Does this work in a real life situation? I decided to take Tiger Woods and his wife Elin’s current situation after his affair. Tiger has to be truly sorry for his affairs and honestly recognize the damage his actions have cause in his marriage. He also must his desire to be forgiven. Elin, on her part, has to find that love she may have for Tiger and desire not to punish him for the affairs in order to forgiveness to even begin. Then both must recognize that Tiger is going to have to re-earn his wife’s trust and that the physical, emotional, spiritual, and emotional wounds run deep. There is going to take time to work through those issues. Even if Elin and Tiger can work through Tiger’s affairs, there will always be that scar left over. Perhaps my theory works…
Some of you will say well this is a Christian blog and what about God’s forgiveness. Doesn’t God forget our sins the moment we are sorry? I think God does forget our sins. But we as human beings still have to go through the process.
While God is ready to not punish us for our sins because of God’s incredible love for us, we still need to recognize the damage our sin created and be sorry for that damage. We also have to be honest that we have altered the relationship with God because of our sin, and that we will need to change to restore that relationship. Usually, it is allowing ourselves to believe God truly loves us enough to forget our sin no matter how large it is. Again, it looks like a process…
The past week we recounted the Passion and Resurrection of Jesus. Many of us prefer to focus on the Resurrection because: 1) it is easier to reflect on because we prefer to not to deal with pain and suffering; 2) the Resurrection if proof to us that Jesus was indeed the Messiah. It is what convince the first believers and on which all Christian faiths build their foundations.
In my recent personal reflection on the Passion, something struck me today. OK, it isn’t something new, I just revisited something I forgot.
Jesus died so that we may be freed from the spiritual punishment of sin, permanent separation form God. The reason I say spiritual punishment, we will always suffer the temporal affects of sin. If I sin against my wife, our relationship suffers because of that sin. If I am sorry and repent my sin, God forgives me. My wife may forgive me, but that damage will always be in my relationship; to what degree will always depend on the serious of the sin and how much I do to make preparations for the sin. A the some time, we need to realize that Jesus didn’t give us a blank check saying do whatever you want, I’ll will pay for it. We are too avoid sin.

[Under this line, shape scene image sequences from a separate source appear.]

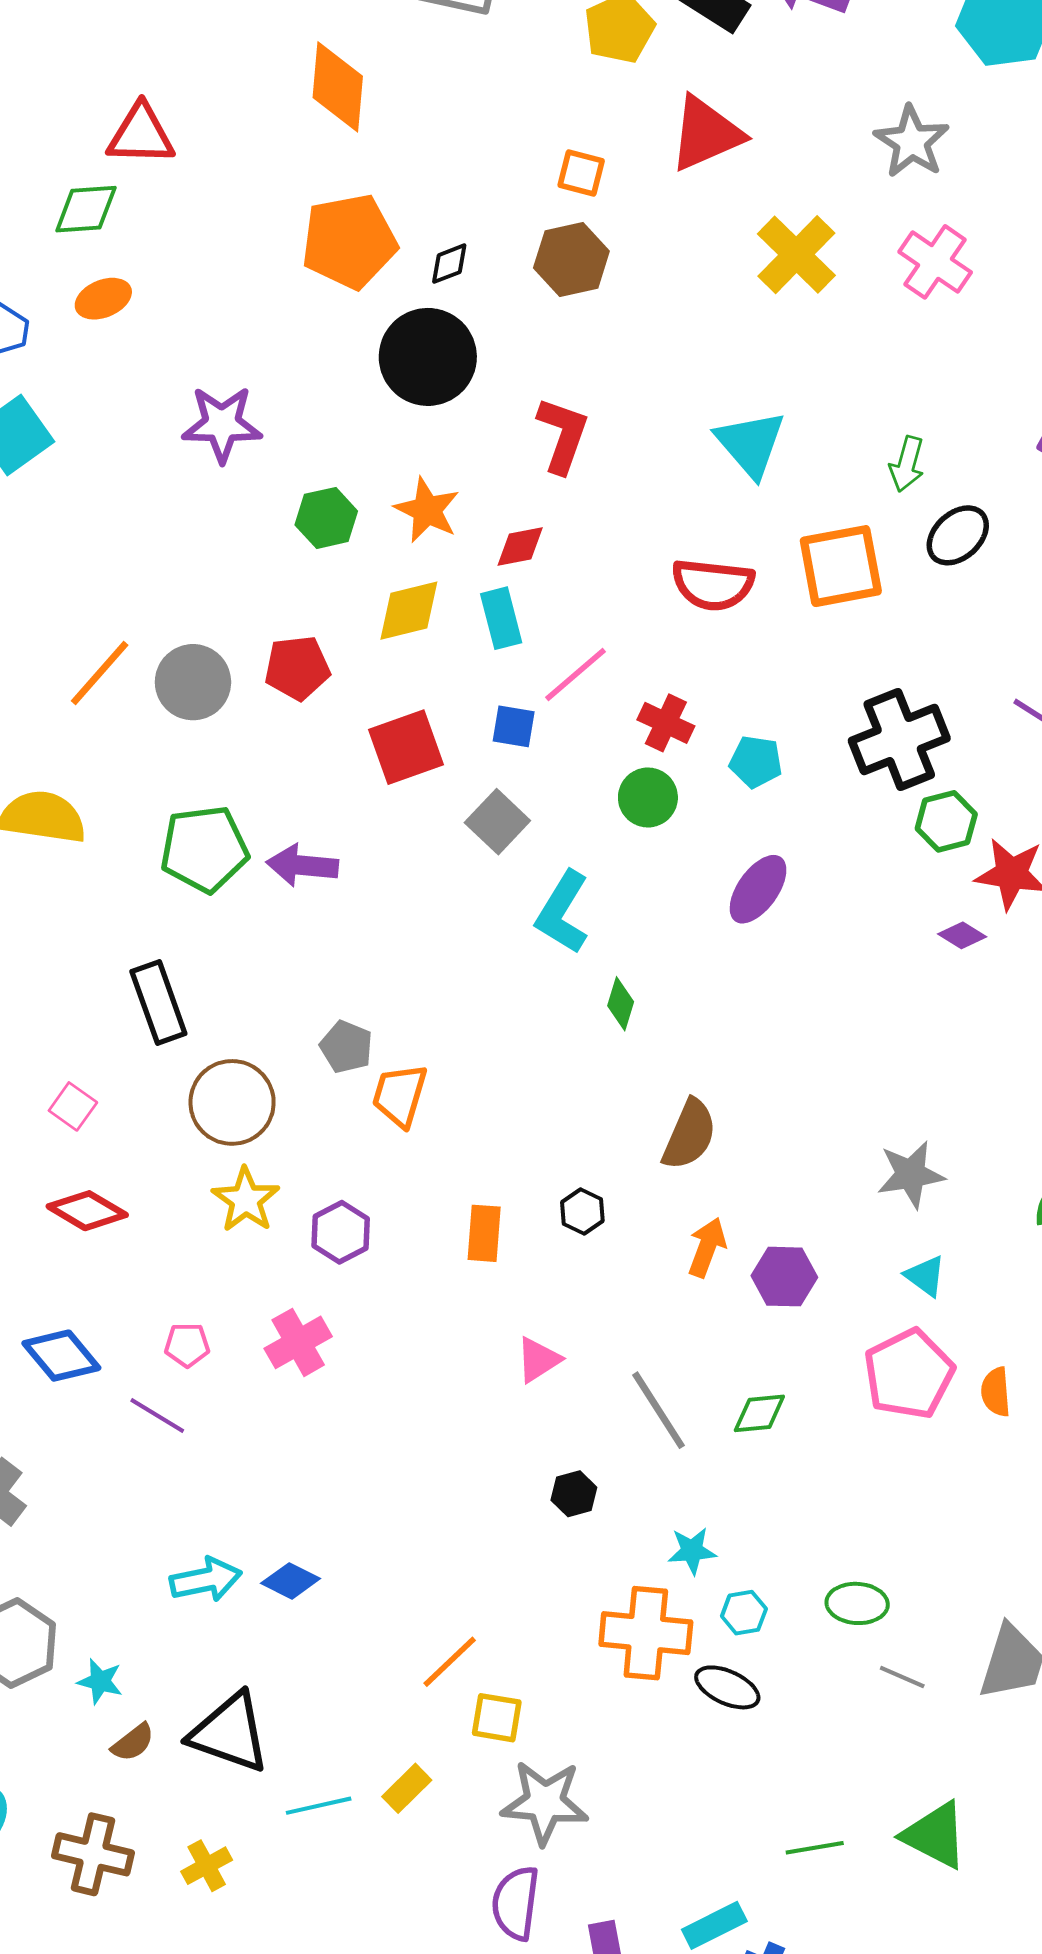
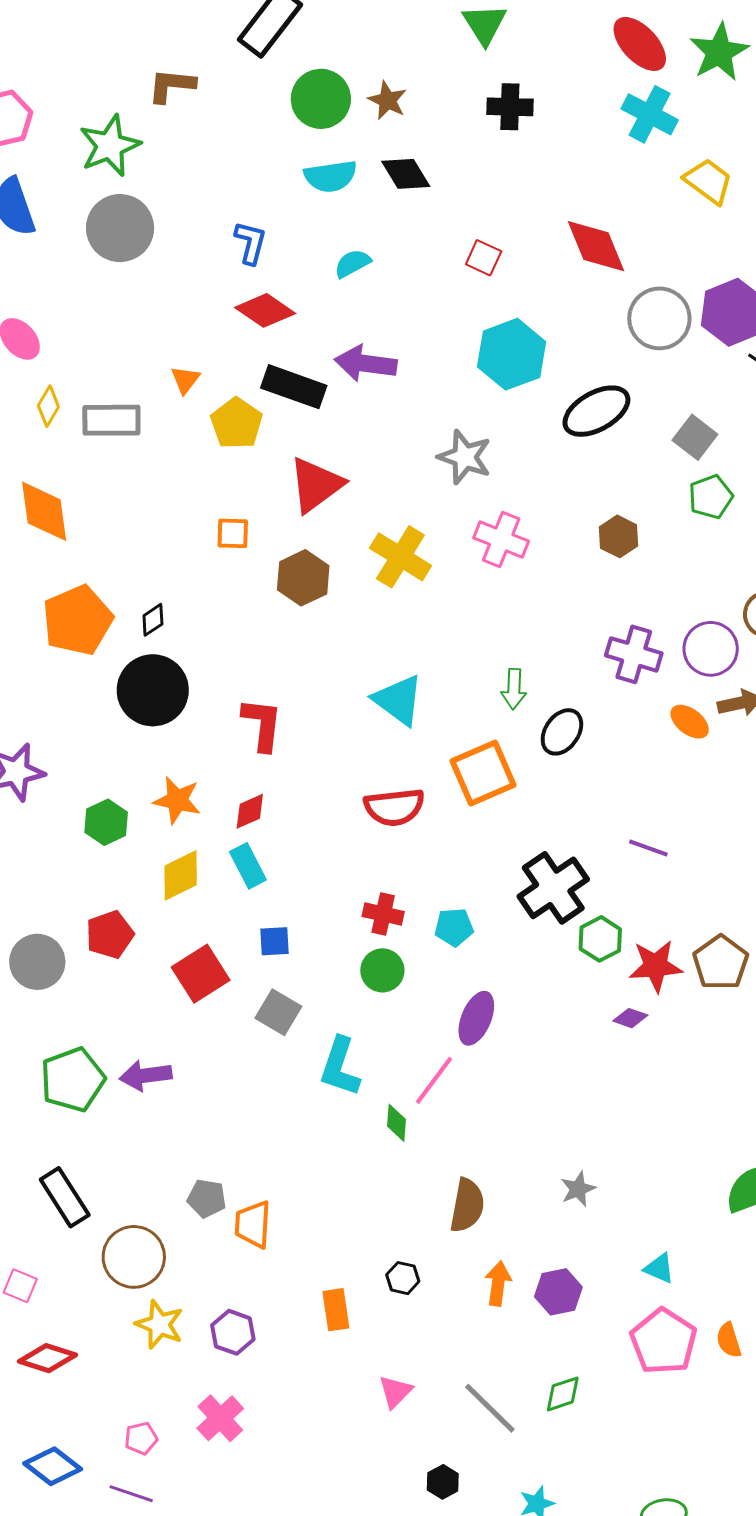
brown hexagon: (571, 259) -> (303, 578), moved
pink line: (576, 674) -> (434, 1080), moved
gray star: (911, 1174) -> (578, 1189), moved, size x0.7

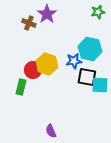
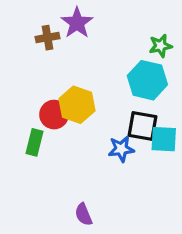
green star: (98, 12) -> (161, 46), moved
brown cross: (29, 23) -> (48, 38), turned -32
blue star: (74, 61) -> (121, 149), moved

However, Jesus’ death becomes more powerful if we place on the cross those things that cause us to sin. If my anger causes me to lash out in unhealthy and sinful ways, then I need to put my anger on the cross. That doesn’t mean Jesus will never let me become angry again, but if I left than anger on the cross, Jesus will help me express and deal with that anger in healthier ways.

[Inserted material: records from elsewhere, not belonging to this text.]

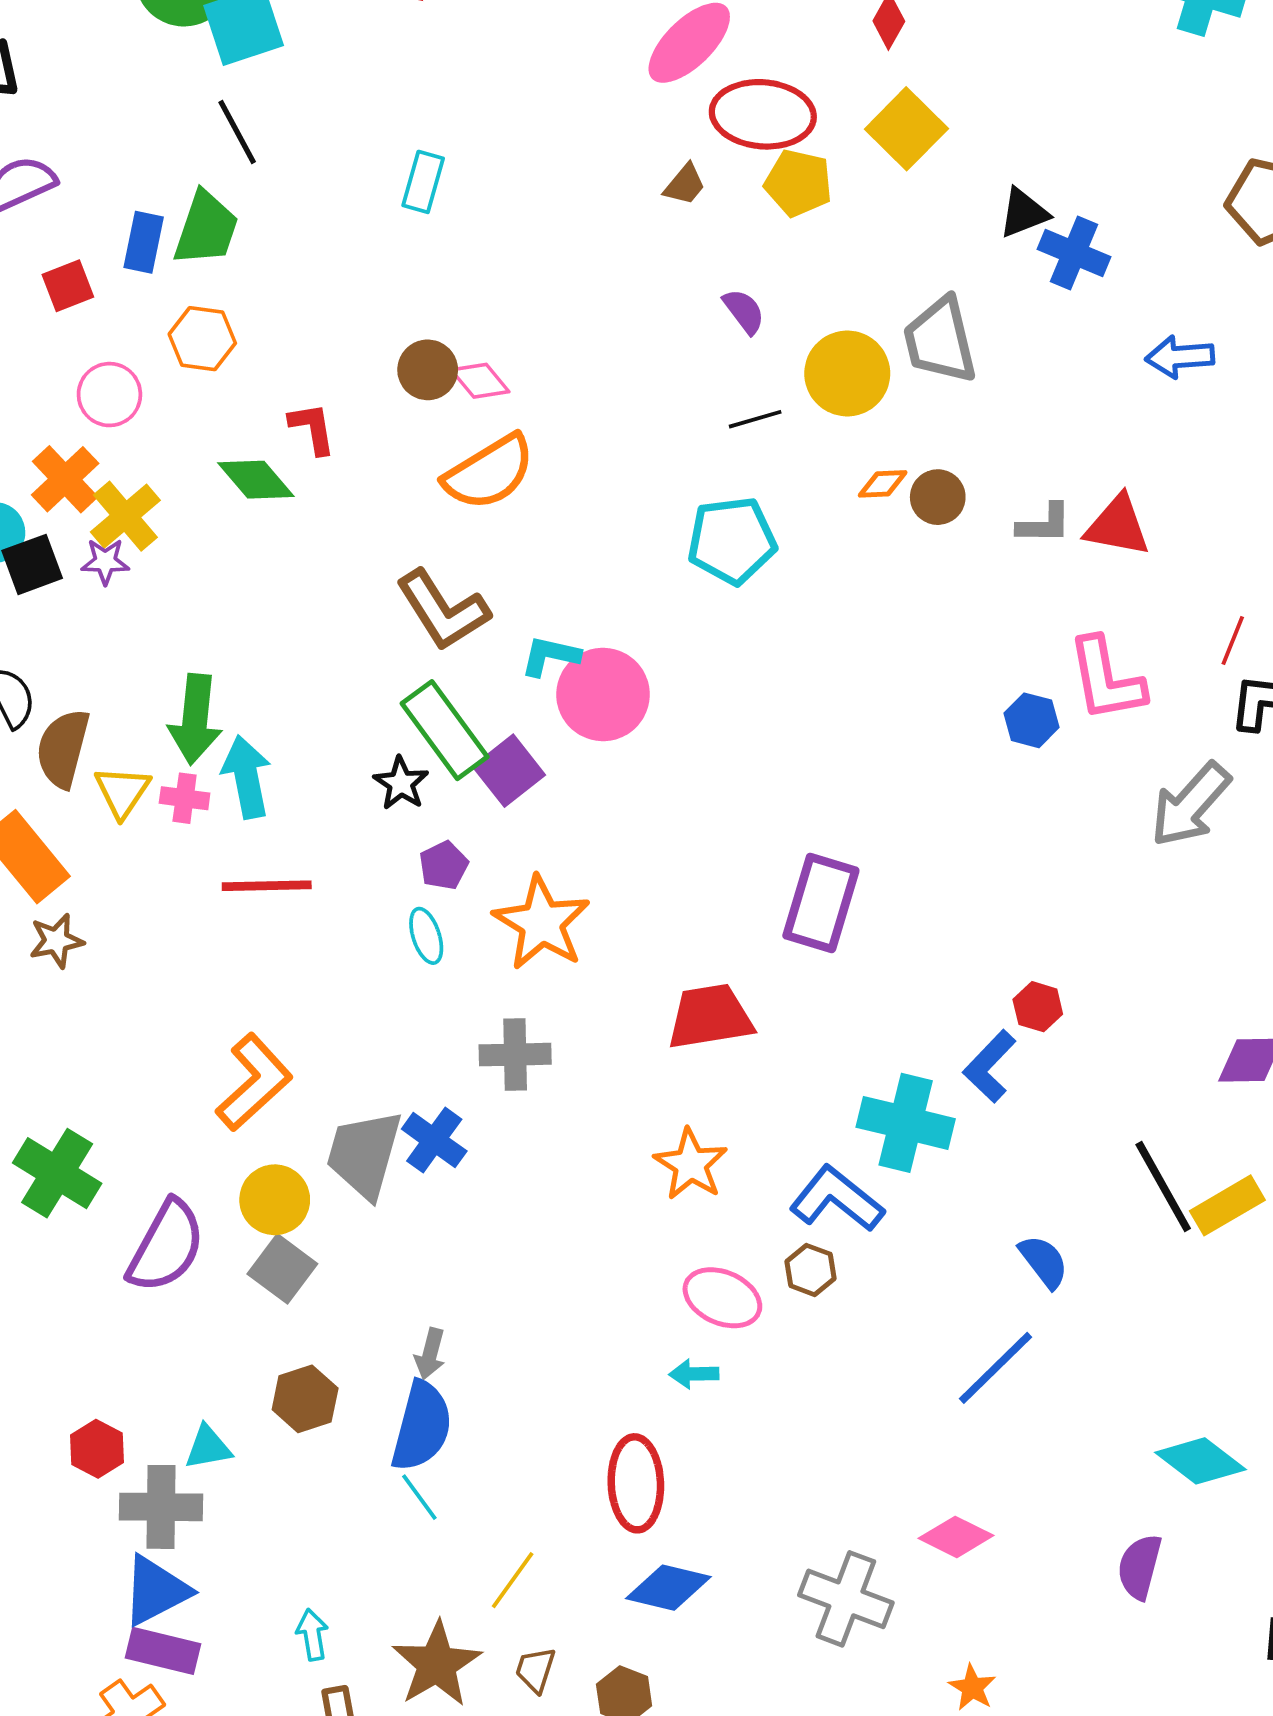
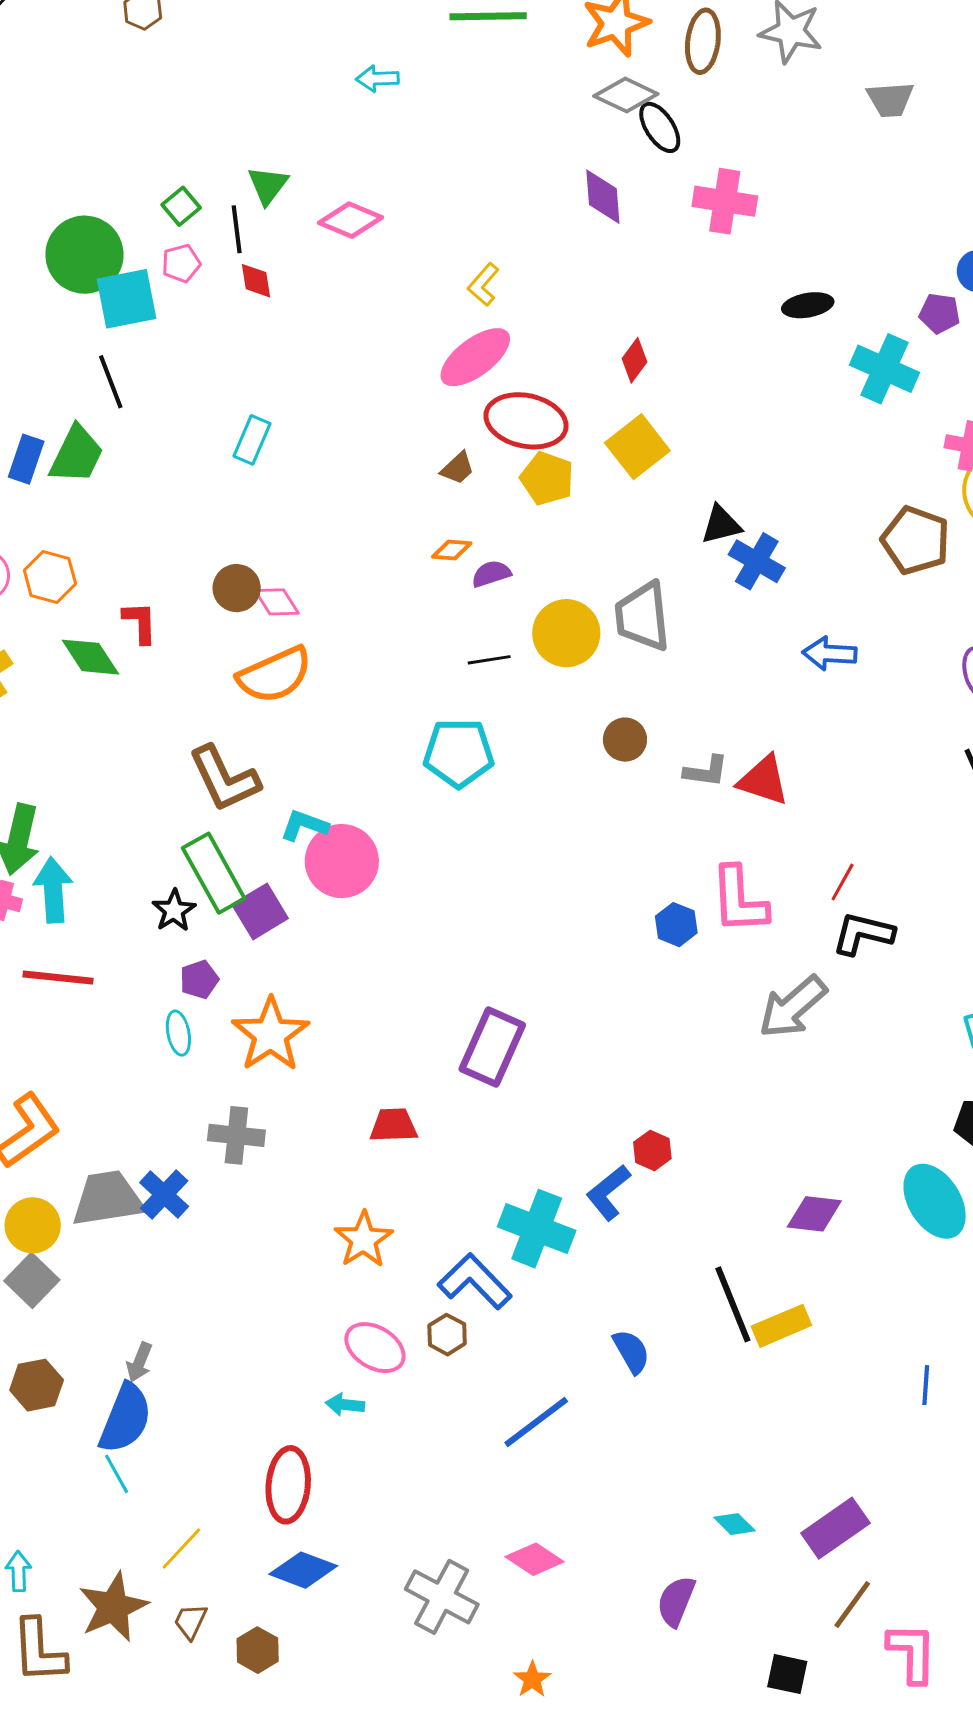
purple semicircle: (744, 311) -> (491, 574), turned -78
orange hexagon: (202, 339) -> (50, 577), moved
orange diamond: (883, 484) -> (452, 550), moved
red trapezoid: (710, 1017) -> (394, 1125), size x0.7
gray trapezoid: (364, 1154) -> (108, 1199), turned 58
blue line: (996, 1368) -> (536, 1422), moved
cyan diamond: (1200, 1461) -> (735, 1524), size x0.6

We are challenged during Lent to give up something, but it doesn’t mean this process is to stop after Easter. Instead we are to echo Lent and Easter throughout our lives. When we encounter sin in our lives, we not only look at the sin but also its’ source. Then we bring it to Jesus who is dying and the cross and let him take not only the sin but its’ source.
If we truly let Christ take our sin and the source of the sin from us, we will experience Easter again and again.
Jesus in the Garden of Gethsemane asks Peter who has fallen asleep as Jesus prayed, “Could you not watch one hour?” The disappointment in the statement is obvious. But Jesus also recognizes Peter’s human limits by continuing, “..[T]he spirit is indeed but the flesh is weak.” This Holy Week Jesus ask that you spend time with Him through his death and resurrection, as best as you are able. Take some time and experience God’s gift of love…even for just a minute each day…. He doesn’t want you to feel guilty about his cruxification and suffering; he did that willingly because he loves you. He wants you to experience and realize the depth of God’s love for you.